The 2010s Seattle Seahawks have been known for two things: defense and run game. Both provide the heart and soul of both sides of the field for the team, and it’s the run game that provides the spark needed for Seattle to win games.
Marshawn Lynch, AKA “Beast Mode,” has been a big reason for the Seahawks success. With his hard-hitting yards after contact playing style, Lynch has been one of the league’s best runningbacks since the Seahawks acquired him in a trade from the Buffalo Bills in the middle of the 2010 season.
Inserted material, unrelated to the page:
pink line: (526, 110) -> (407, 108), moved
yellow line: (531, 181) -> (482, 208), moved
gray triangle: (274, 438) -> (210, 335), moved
Thomas Rawls Injury Leaves Behind Impressive Rookie Season
In week 10 of the 2015 season, however, Lynch went out with a sports hernia injury during a devastating loss at home against the Arizona Cardinals, who are currently on top of the NFC West as of this writing. The loss sent Seattle to 4-5, and there were numerous doubts as to whether they would make the playoffs.
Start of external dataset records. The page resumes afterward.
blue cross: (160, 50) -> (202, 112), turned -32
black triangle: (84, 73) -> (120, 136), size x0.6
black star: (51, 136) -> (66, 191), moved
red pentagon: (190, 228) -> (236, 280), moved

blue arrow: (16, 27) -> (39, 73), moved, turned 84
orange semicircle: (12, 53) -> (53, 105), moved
With injuries comes opportunities however, and undrafted rookie Thomas Rawls, out of Central Michigan, stepped up to the challenge and took over as the starting running back for the Seahawks.
Behind Robert Turbin and Christine Michael, Rawls rose up after Michael was traded to the Dallas Cowboys and Turbin was waived after suffering an injury of his own. Rawls, who had two big games against the Bears and Bengals earlier in the season, lit the 49ers on fire the following week, rushing for 209 yards, adding 46 receiving yards, and tallying two total touchdowns and 7.0 yards per game. He was the first Seahawks running back since Shaun Alexander to rush for 200+ yards in a game, and set the franchise rookie record for a single game in addition.
Rawls started for three more games before a fractured ankle on Sunday prematurely ended his rookie season. In total, the rookie had 147 carries for 830 yards (5.6 yards per carry) and four touchdowns. Initially, after watching his performance against the Bengals, I was left unimpressed. While he rushed for 169 yards, he had a few open holes that inflated his overall production.
However, I looked at his game against the 49ers at home, and my viewpoint was changed.
Rawls’ legal trouble in 2014 was likely the reason he went undrafted, because from a talent standpoint, it’s hard to believe. According to a study done by Harvard Sports in 2009, the average weight of a running back is 210 lb. Rawls is 220 lb., barely ahead of the average and Marshawn Lynch, who weighs 215 lb. himself.
Rawls, however, has a unique playing style similar to Lynch. Though he’s above the average weight for a running back, he brings fantastic speed to the table. His quick jump cuts, ability to go headstrong in attempts to get yards after contact, and willingness to stay in bounds lend plenty of highlight worthy runs. It’s the sort of running style that’s made Rawls a folk hero during the 2015 season.
Take, for example, his prolific performance against the 49ers.
On first and 10 at the 50-yard line, with 11:51 left in the first quarter, the Seahawks called for a screen pass on the right side to Rawls. The play went for 12 yards, but what I’m most impressed by is how Rawls got it.
Rawls went fast on the run, then delivered a headstrong ram into an incoming defender, pushing him out of the way, and jumping over him to get the first down. It’s the type of aggressive play the Seahawks sought in receiving once Marshawn Lynch went down, as it’s his exact same style.
A second example comes with 10:36 left in the 4th quarter. Rawls receives the handoff up the middle on first and ten. It’s an 18-yard gain, and of course, Rawls makes all of it.
Rawls plays with great anticipation in the short area, so his patience and speed are able to create additional yards, as was the case here.
Rawls currently leads the NFL in yards per attempt, with 5.6 on the year. That’s the most in Seahawks history as well (with a minimum of 100 carries).
Rawls is above some impressive company. Granted, he doesn’t have the larger sample size Marshawn Lynch, Shaun Alexander, Curt Warner, and Chris Warren had, but he’s had enough carries to be compared to those great Seattle backs.
My only complaint about Rawls is that his stats are a bit gaudier than they should be. A few of his runs have come because of large holes provided by blown coverage, so his YPA is slightly misleading.
Still, this is a running back who has had a great rookie season, and it’s a shame it had to end early. Thomas Rawls’ aggressive play and successful anticipation have been a nice combo, and he gives Seattle a highly promising person for Marshawn Lynch to pass the torch to when it’s all said and done.